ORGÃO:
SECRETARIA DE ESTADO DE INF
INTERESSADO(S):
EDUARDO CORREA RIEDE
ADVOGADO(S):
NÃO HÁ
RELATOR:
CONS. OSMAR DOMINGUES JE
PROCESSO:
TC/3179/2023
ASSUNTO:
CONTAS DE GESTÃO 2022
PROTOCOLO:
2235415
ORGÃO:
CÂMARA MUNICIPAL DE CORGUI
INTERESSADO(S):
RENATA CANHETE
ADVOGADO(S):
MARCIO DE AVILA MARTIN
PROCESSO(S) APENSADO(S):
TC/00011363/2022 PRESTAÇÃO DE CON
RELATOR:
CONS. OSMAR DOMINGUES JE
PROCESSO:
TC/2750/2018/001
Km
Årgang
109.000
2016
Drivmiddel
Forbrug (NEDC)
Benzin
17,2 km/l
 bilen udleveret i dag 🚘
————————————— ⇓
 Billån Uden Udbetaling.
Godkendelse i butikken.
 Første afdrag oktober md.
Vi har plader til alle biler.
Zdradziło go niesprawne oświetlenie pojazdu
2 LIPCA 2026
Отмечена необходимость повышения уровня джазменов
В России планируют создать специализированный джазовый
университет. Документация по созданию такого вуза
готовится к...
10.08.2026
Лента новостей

===============

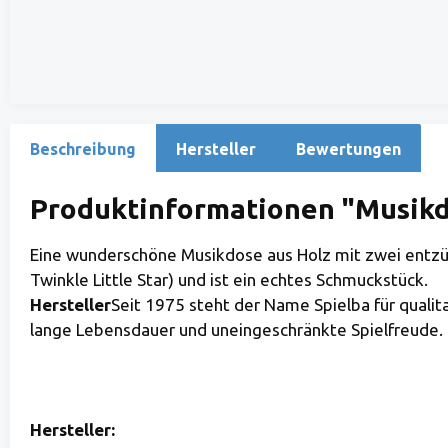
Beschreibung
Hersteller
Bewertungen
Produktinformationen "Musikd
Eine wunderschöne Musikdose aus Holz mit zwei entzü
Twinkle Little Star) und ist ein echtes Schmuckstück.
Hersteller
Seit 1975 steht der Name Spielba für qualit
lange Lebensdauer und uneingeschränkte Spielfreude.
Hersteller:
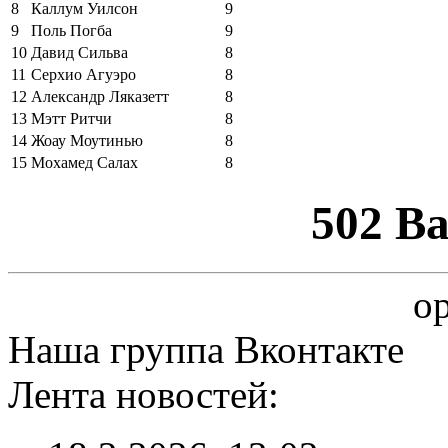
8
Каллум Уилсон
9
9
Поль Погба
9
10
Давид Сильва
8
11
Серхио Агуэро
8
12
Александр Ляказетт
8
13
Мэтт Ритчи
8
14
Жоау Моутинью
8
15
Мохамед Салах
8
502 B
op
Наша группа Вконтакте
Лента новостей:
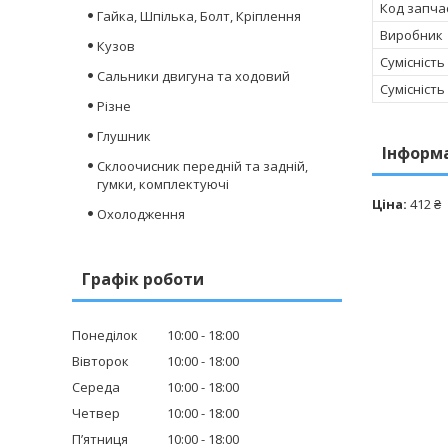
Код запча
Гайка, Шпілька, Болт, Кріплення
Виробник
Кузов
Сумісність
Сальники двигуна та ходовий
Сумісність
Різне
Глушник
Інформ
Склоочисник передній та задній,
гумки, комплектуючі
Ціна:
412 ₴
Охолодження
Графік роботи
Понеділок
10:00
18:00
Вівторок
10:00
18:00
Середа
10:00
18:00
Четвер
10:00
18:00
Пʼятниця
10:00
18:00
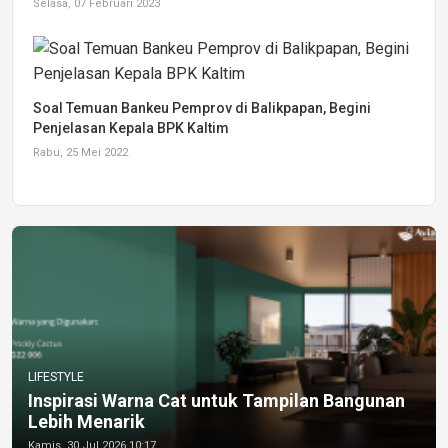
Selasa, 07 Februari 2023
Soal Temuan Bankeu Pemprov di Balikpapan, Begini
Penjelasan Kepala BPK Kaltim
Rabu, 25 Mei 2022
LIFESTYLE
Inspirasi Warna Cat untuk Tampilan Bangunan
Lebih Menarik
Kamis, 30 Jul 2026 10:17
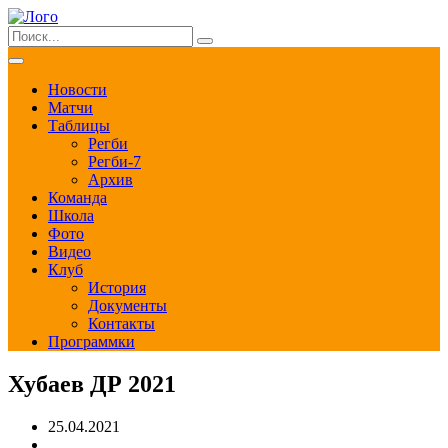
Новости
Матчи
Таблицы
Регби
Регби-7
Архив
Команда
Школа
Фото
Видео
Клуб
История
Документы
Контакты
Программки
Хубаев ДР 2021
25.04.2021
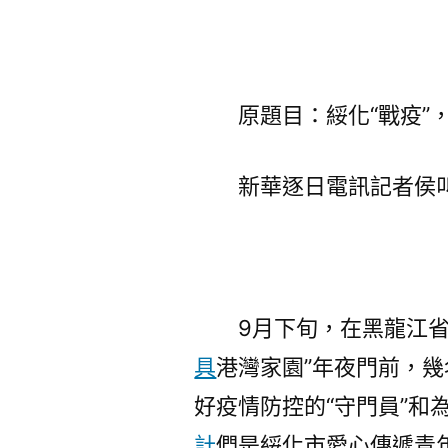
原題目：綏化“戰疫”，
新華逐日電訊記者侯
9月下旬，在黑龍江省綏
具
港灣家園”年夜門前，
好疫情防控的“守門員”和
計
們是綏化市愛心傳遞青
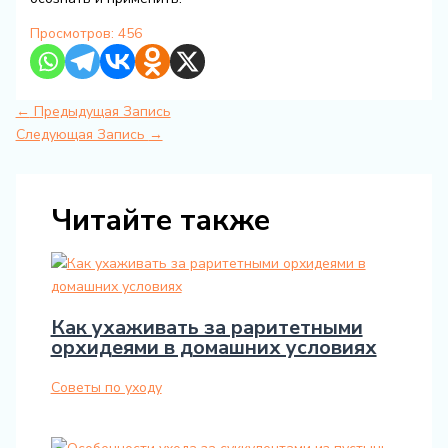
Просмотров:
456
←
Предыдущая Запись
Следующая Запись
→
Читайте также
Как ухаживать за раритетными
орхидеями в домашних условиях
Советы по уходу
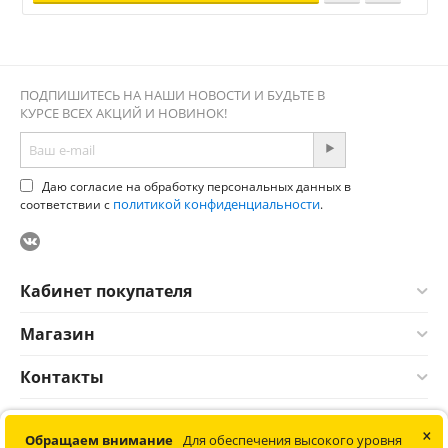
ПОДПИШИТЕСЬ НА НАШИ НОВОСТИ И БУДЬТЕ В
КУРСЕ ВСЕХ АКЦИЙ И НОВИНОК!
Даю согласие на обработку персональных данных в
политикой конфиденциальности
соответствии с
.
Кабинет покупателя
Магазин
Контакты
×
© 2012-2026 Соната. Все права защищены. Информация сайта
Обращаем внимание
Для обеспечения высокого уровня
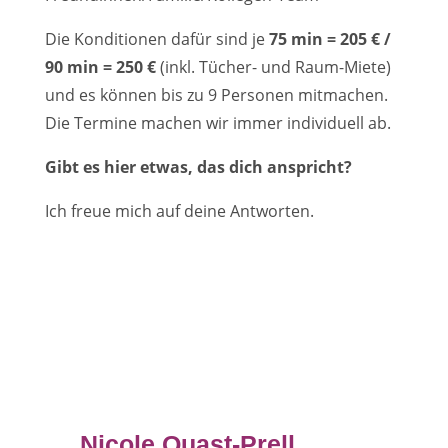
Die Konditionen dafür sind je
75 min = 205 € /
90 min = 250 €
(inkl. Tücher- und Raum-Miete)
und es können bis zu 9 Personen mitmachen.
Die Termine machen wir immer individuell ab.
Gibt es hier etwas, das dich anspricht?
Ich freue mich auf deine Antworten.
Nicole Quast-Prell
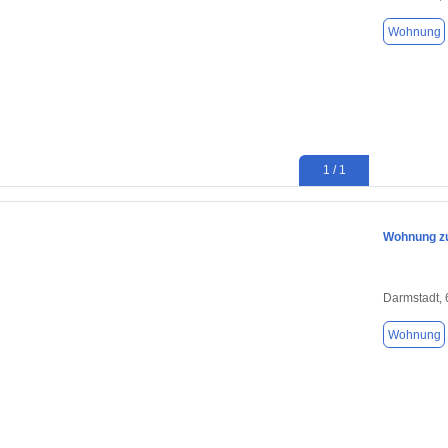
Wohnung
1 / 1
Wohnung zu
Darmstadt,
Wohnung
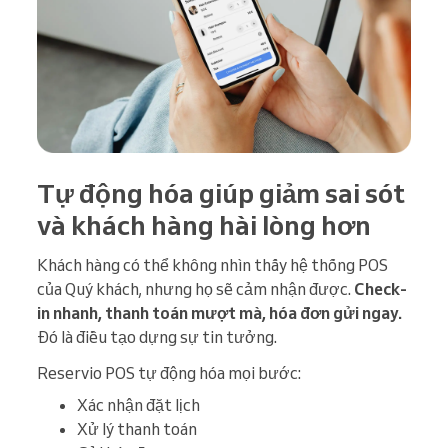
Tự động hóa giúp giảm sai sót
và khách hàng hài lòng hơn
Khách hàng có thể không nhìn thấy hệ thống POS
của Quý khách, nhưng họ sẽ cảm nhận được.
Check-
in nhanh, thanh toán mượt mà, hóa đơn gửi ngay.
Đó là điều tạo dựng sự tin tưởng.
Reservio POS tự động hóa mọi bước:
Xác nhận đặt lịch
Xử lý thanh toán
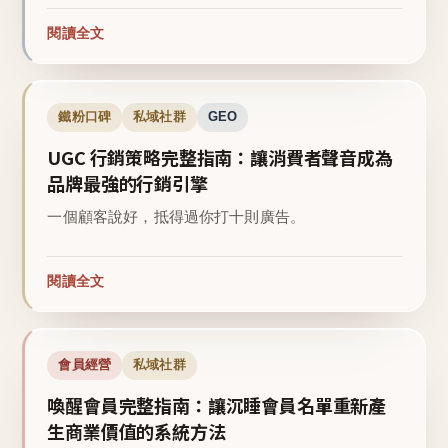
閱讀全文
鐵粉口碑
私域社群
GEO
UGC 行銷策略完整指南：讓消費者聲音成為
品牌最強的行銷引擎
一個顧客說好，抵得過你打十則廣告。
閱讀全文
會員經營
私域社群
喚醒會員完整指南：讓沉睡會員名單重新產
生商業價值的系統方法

===============

Try it
Reproduce every line above containing "toán".

Solution to this task
in nhanh, thanh toán mượt mà, hóa đơn gửi ngay.
Xử lý thanh toán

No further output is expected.